Investing in Smarter AI
The study also shows that improving AI isn’t just about asking better questions it’s about making the AI itself better. Businesses and researchers need to keep investing in AI to make sure it works well in all situations.
Conclusion
This research proves that testing AI properly and asking better questions can make AI much more useful. Whether you’re a business owner, a policymaker, or just someone curious about AI, these lessons can help you understand how to get the best results from artificial intelligence.
What’s Next?
Testing More Advanced AI
This study focused on GPT-4o and GPT-4o-mini, but other AI models might behave differently. More research is needed to see if these findings apply to the next generation of AI.
Creating Better AI Tests
Right now, different companies use different tests for AI. In the future, there would be a need for a universal test that works across all AI systems.
Improving the Way We Ask Questions
Even though no "magic prompt" works all the time, researchers can still study which prompts work best for specific situations. This could make AI even more reliable in real-world use.

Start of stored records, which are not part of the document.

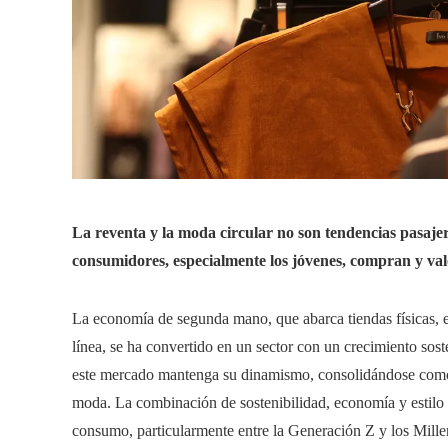
La reventa y la moda circular no son tendencias pasaje
consumidores, especialmente los jóvenes, compran y val
La economía de segunda mano, que abarca tiendas físicas, e
línea, se ha convertido en un sector con un crecimiento sos
este mercado mantenga su dinamismo, consolidándose como u
moda. La combinación de sostenibilidad, economía y estilo 
consumo, particularmente entre la Generación Z y los Mille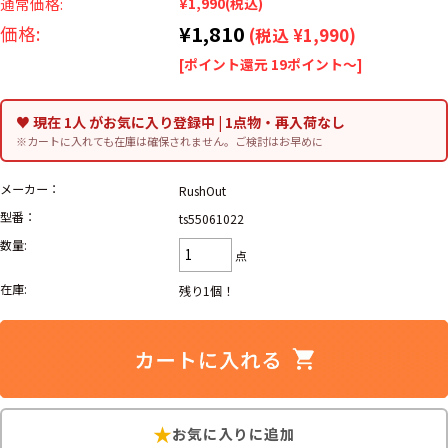
リーバイス
通常価格:
¥1,990
(税込)
ック
¥1,810
価格:
(税込 ¥1,990)
[ポイント還元 19ポイント～]
ア行
カ行
サ行
タ行
ナ行
ハ行
マ行
ラ行
♥ 現在 1人 がお気に入り登録中 | 1点物・再入荷なし
※カートに入れても在庫は確保されません。ご検討はお早めに
アイテムから探す
Search by Item
メーカー：
RushOut
型番：
ts55061022
ジャケット
スウェット
セーター
数量:
点
在庫:
長袖シャツ
半袖シャツ
Tシャツ
残り1個！
パンツ
レディース
子供服
雑貨/小物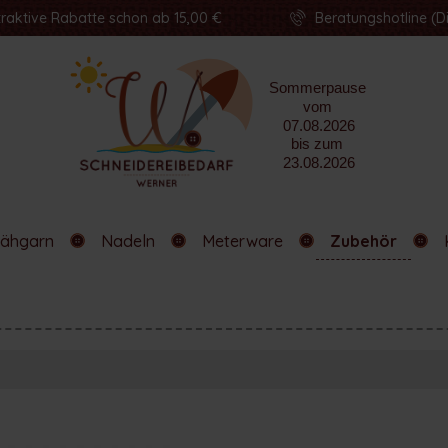
traktive Rabatte schon ab 15,00 €
Beratungshotline (Di
ähgarn
Nadeln
Meterware
Zubehör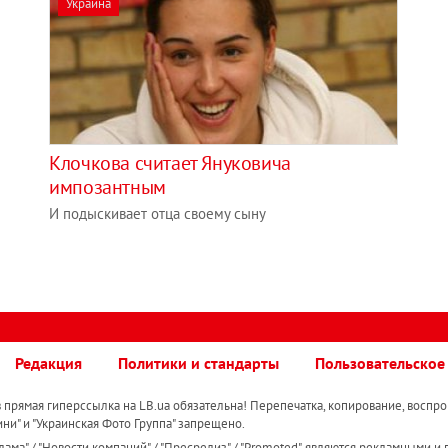
Украина
Клочкова считает Януковича
импозантным
И подыскивает отца своему сыну
Редакция
Политики и стандарты
Пользовательское
прямая гиперссылка на LB.ua обязательна! Перепечатка, копирование, воспро
ини" и "Украинская Фото Группа" запрещено.
ама" / "Новости компаний" / "Пресрелиз" / "Promoted", являются рекламными и 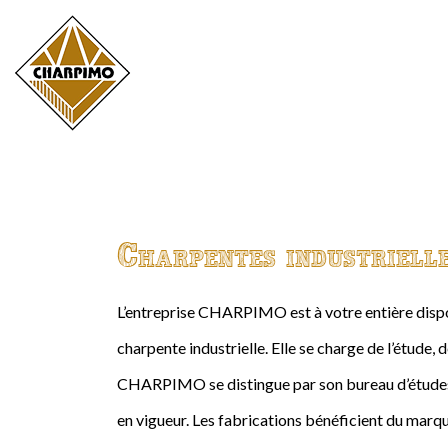
Charpentes industriell
L’entreprise CHARPIMO est à votre entière dispos
charpente industrielle. Elle se charge de l’étude, 
CHARPIMO se distingue par son bureau d’études 
en vigueur. Les fabrications bénéficient du marqu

Paper can be found via this Link
References
Meincke, L., Mollick, E., Mollick, L., & Shapiro, D. (2024). Prompting Science Report 1: Prompt Engineering is Complicated and Contingent. Generative AI Labs, The Wharton School of Business, University of Pennsylvania.
Miller, E. (2024). Adding Error Bars to Evals: A Statistical Approach to Language Model Evaluations. arXiv:2411.00640.
Rein, D., Hou, B. L., Stickland, A. C., Petty, J., Pang, R. Y., Dirani, J., Michael, J., Bowman, S. R. (2024). GPQA: A Graduate-Level Google-Proof Q&A Benchmark. First Conference on Language Modeling.